What if the antidote to our external disorientation lies in the creation of singular interior worlds? Like the bold combination of materials, colors, and patterns in designer Pia Chevallier’s apartment? Or the radical functionality of Eduardo Mediero’s flat in Madrid?
Our First “Fashion Feature,” combining a literary reflection with a fashion series
Another remedy for the vanishing feeling of the urban landscape may lie in the notion of scale. In a time that values ever-larger dimensions, it seems illusory to grasp an entire city, palace, village - or even a holiday home - in one go. Places must be revisited endlessly to recall their features, their unique geography. At best, we retain sensations, fleeting impressions. Dwellings that are too large slip away, living their own still, indifferent lives the moment their inhabitants turn their backs. This is the experience Ulysse Josselin recounts in "The Haunting”.
An Interview with the artistic duo Xolo Cuintle
And yet, in the end, it is the settings that remain when we are gone.

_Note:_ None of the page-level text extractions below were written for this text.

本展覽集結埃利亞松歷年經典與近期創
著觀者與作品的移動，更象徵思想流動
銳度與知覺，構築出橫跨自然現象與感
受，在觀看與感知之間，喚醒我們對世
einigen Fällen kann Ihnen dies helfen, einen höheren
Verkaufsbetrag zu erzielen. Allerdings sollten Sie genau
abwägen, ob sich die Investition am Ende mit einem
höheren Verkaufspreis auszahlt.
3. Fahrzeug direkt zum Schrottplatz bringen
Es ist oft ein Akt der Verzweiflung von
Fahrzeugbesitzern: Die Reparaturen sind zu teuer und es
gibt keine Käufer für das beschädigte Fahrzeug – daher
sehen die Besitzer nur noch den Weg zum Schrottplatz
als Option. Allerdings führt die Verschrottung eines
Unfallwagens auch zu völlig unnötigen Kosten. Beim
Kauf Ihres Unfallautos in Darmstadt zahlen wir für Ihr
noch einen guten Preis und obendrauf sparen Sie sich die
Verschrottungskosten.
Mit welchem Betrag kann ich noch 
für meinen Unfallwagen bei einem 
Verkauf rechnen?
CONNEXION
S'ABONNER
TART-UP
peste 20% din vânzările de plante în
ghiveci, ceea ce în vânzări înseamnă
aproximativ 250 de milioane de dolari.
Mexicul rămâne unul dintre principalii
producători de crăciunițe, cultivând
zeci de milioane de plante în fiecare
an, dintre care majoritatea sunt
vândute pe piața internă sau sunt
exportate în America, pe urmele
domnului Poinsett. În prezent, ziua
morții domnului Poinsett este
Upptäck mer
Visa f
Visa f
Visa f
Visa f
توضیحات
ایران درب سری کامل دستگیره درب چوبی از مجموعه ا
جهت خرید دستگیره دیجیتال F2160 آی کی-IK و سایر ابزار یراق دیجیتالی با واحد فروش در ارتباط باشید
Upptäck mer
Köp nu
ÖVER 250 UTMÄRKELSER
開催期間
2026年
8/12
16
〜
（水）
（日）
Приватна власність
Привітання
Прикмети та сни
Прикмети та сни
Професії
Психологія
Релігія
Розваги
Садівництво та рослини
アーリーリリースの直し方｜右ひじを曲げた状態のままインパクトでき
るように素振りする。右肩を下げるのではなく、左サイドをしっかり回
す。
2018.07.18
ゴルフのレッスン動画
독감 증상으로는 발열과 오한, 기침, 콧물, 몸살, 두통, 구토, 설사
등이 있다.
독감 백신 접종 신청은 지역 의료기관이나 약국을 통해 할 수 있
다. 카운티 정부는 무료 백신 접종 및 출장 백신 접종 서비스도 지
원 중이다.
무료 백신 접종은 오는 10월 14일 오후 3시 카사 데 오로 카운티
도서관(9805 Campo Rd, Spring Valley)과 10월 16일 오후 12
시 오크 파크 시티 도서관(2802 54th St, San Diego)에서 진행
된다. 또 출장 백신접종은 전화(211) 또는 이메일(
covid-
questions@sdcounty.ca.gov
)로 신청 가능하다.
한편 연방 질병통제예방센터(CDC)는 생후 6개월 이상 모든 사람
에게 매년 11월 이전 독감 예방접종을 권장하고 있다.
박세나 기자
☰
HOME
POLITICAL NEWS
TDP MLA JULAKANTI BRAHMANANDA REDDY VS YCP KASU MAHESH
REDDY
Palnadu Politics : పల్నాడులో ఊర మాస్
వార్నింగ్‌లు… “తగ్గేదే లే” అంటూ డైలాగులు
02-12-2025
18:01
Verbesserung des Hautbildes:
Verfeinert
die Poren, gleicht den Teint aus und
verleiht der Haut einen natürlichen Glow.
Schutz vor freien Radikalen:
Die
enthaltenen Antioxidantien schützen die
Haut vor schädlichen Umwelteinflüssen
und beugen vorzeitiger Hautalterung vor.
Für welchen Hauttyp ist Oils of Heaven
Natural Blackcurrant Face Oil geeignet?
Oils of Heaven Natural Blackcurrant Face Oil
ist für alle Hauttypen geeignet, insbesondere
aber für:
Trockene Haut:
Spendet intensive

Concrete settings that might have expelled us for good? That’s the universe Romy Texier and Valentin Vie Binet develop as the duo Xolo Cuintle. They see concrete—their material of choice—as a kind of barrier between nature and humanity, sanitizing and controlling the environment. To them, it is a material that stifles the surface and blocks dialogue. At a time when architecture is shifting toward more natural building methods, they seek to restore its roots, to inject the organic—as if to conjure it, to re-anchor it in connection with the human. Fascinating.
Eclecticism, poetry, art, escapism, beauty and good ideas are definitely not a function of square metres!